2. The book is better suited for middle or upper class families who can afford to buy the loose parts, gadgets, craft supplies, tyvek suits, PVC piping and so on that many of the projects require. It’s also obviously best suited for families who have large yards in safe neighborhoods. It would have been great to even have a chapter specially dedicated to those families who are in small spaces or living on limited means. Yes, many of the projects are relatively low cost but any costs add up for poor families and those kids need wonderful outdoor time too.
Also, one of my kids looked through it and liked it but was sad that he couldn’t do most of them until nice weather (we had 3 feet of snow and drizzly rain outside). There are a few winter activities but the vast majority are warm weather activities.
All that said, this is still a fantastically fun book full of great ideas. This would be a perfect book to give your kids at the start of summer vacation with a gift certificate for some supplies to set them up for a summer of great outdoor fun.
Wild Year Book, by Fiona Danks, Jo Schofield
Games, crafts and adventures to get you outdoors all the year round.
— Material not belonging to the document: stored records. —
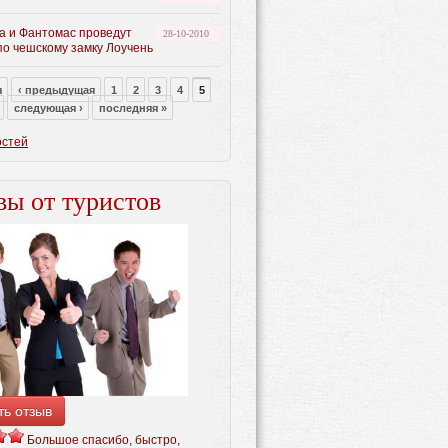
а и Фантомас проведут
28-10-2010
по чешскому замку Лоучень
я
‹ предыдущая
1
2
3
4
5
следующая ›
последняя »
остей
ы от туристов
ть отзыв
Большое спасибо, быстро,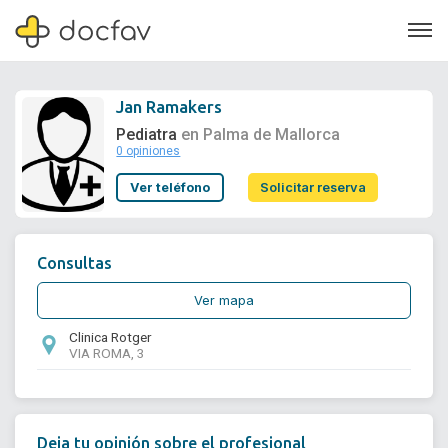
Jan Ramakers
Pediatra
en Palma de Mallorca
0 opiniones
Soporte
Ver teléfono
Solicitar reserva
Quiénes somos
¿Eres un doctor?
Consultas
Ver mapa
Clinica Rotger
VIA ROMA, 3
Deja tu opinión sobre el profesional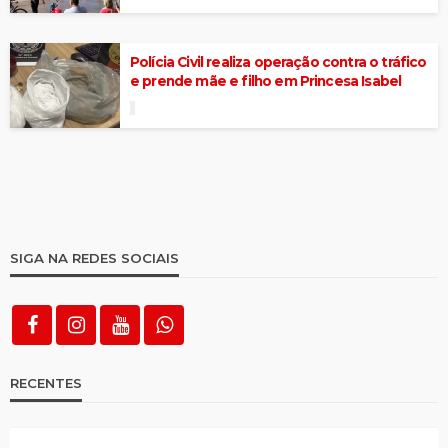
Polícia Civil realiza operação contra o tráfico
e prende mãe e filho em Princesa Isabel
SIGA NA REDES SOCIAIS
RECENTES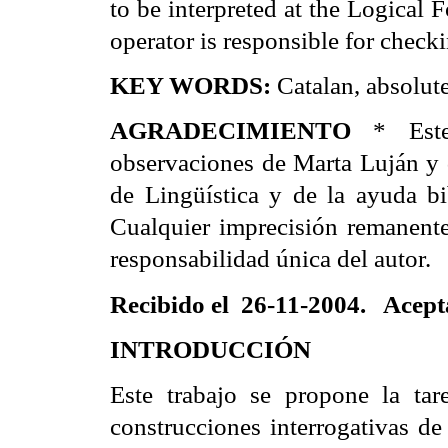
to be interpreted at the Logical 
operator is responsible for check
KEY WORDS:
Catalan, absolute
AGRADECIMIENTO
* Este 
observaciones de Marta Luján y 
de Lingüística y de la ayuda bib
Cualquier imprecisión remanente
responsabilidad única del autor.
Recibido el 26-11-2004. Acept
INTRODUCCIÓN
Este trabajo se propone la tar
construcciones interrogativas de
Playing outdoors should be an essential part of growing up: your imagination runs riot, lively activity keeps you fit, and you develop an appreciation and understanding of the natural world. The Wild Year Book gives you 70 different ways to enjoy spending time outdoors, season by season. Perhaps you’ll want to make bows and arrows from saplings in the Spring, play camouflage games in the summer, jump into huge leaf piles in the autumn, or create ice mobiles in the winter. With this book you will never be short of inspiration!
Over 100,000 copies sold of Fiona and Jo’s Going Wild series
This is another by Fiona Danks, because frankly all of her nature books are great. There are lots of fun and simple ideas for kids to play outside in all seasons. Many of these are nothing new for those of us who read a ton of outdoor fun books but it’s great inspiration.
There are many photos of the kids actually doing the activities as opposed to stock photos. A great resource for fun ways for children to have fun year-round.